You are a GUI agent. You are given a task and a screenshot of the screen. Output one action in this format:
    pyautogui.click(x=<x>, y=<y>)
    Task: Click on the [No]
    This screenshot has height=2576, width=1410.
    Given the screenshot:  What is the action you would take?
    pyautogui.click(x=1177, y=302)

--------

• [Exercise objective]
Write out every entry again exactly, please, with nothing missing.

• [Output]
You are a GUI agent. You are given a task and a screenshot of the screen. Output one action in this format:
    pyautogui.click(x=<x>, y=<y>)
    Task: Click on the [No]
    This screenshot has height=2576, width=1410.
    Given the screenshot:  What is the action you would take?
    pyautogui.click(x=1177, y=302)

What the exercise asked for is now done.